Scaling back BBC 4?

I’ve been hopping around incandescent with rage this morning, at the news that the BBC is thinking of scaling back BBC 4. ‘Shall I blog this?’ – I thought – ‘It’s surely got little to do with feminism, philosophy, or feminist philosophy.’ Then I found an article in the Huffpo, and decided if it’s good enough for them, it’s good enough for us. So yes, folks, the BBC are thinking of scaling back BBC 4. For those of you who don’t know about the channel:

In the past few weeks the BBC has produced some really high quality programming. It has produced some programming that falls very much within their remit of public service broadcasting.

Examples of this high quality broadcasting include the shamelessly high-brow ‘Great Thinkers In Their Own Words’, some tremendous documentaries about Italy, Scotland and Liverpool, first class programming about popular, roots and classical music, and some fascinating documentaries about sculpture and art. On top of this, they have reshown the seminal ‘All Our Working Lives’ – about unemployment in the North East.

All of these pieces of programmes are thoroughly within the public service ethos that should be running through the BBC’s bloodstream. It is hard to imagine any other broadcaster making them. All of these programmes were shown on the excellent BBC4.

It comes as something of a shock, then, to discover that the BBC is, according to the Guardian, considering scaling back BBC4, as part of a cost cutting drive. This scaling back will, apparently involve the channel that is focused on high quality documentaries and innovative programming, becoming solely focused on “arts and repeats.”
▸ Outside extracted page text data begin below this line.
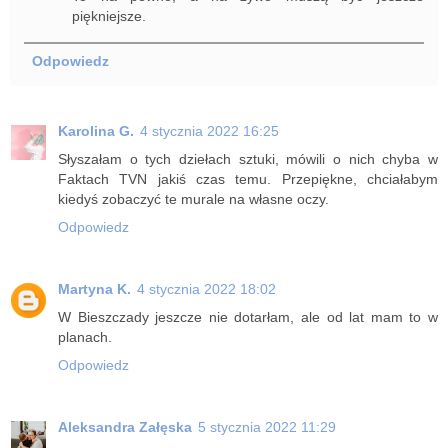
piękniejsze.
Odpowiedz
Karolina G.
4 stycznia 2022 16:25
Słyszałam o tych dziełach sztuki, mówili o nich chyba w
Faktach TVN jakiś czas temu. Przepiękne, chciałabym
kiedyś zobaczyć te murale na własne oczy.
Odpowiedz
Martyna K.
4 stycznia 2022 18:02
W Bieszczady jeszcze nie dotarłam, ale od lat mam to w
planach.
Odpowiedz
Aleksandra Załęska
5 stycznia 2022 11:29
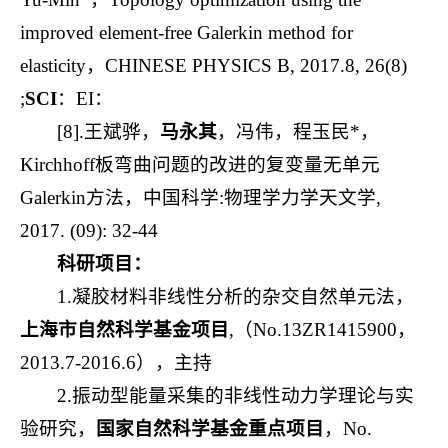
improved element-free Galerkin method for
elasticity，CHINESE PHYSICS B, 2017.8, 26(8)
;
SCI
：EI：
[8].王斌骅，
马永其
，冯伟，程玉民*，
Kirchhoff板弯曲问题的改进的复变量无单元
Galerkin方法，中国科学:物理学力学天文学,
2017. (09): 32-44
科研项目：
1.凝胶材料非线性分析的杂交自然单元法，
上海市自然科学基金项目
,（No.13ZR1415900，
2013.7-2016.6），主持
2.振动型能量采集的非线性动力学理论与实
验研究，
国家自然科学基金重点项目
，No.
The BBC is thinking of retaining BBC 3, which leans more towards the sort of voyeuristic fare one expects from more commercially focused channels.

One thought on “Scaling back BBC 4?

  1. Nooo! BBC 4 also brought us the excellent Swedish cop show, Wallander, and the Danish cop show, The Killing (now remade, less well, for the US, showing on 4OD). The latter show has as principle investigator the excellent (fictional) Sarah Lund.

    Pertinent to our concern here: both series interestingly depicted subtle (& not so subtle) sexism faced by women investigators at work.

    (Some good news: there’s a new series of the killing scheduled for the autumn, I gather).